**Instructions to follow**
Return exactly the final stretch of the records below, opening with the line that contains "Donnerstag 15.01.2026 10:10 - 11:10" and closing with the last line.

╭─ Data

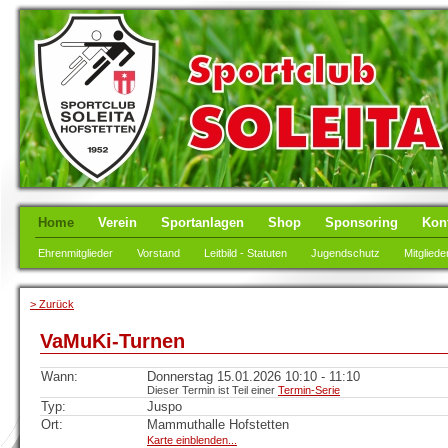
Home
Verein
Sportanlagen
Shop
Sponsoring
Kon
Ehrenmitglieder
Vorstand
Leitbild - Statuten
Jugendschutz
Mitgliede
> Zurück
VaMuKi-Turnen
Wann:
Donnerstag 15.01.2026 10:10 - 11:10
Dieser Termin ist Teil einer
Termin-Serie
Typ:
Juspo
Ort:
Mammuthalle Hofstetten
Karte einblenden...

╰─

**Response box**
Donnerstag 15.01.2026 10:10 - 11:10
Dieser Termin ist Teil einer
Termin-Serie
Typ:
Juspo
Ort:
Mammuthalle Hofstetten
Karte einblenden...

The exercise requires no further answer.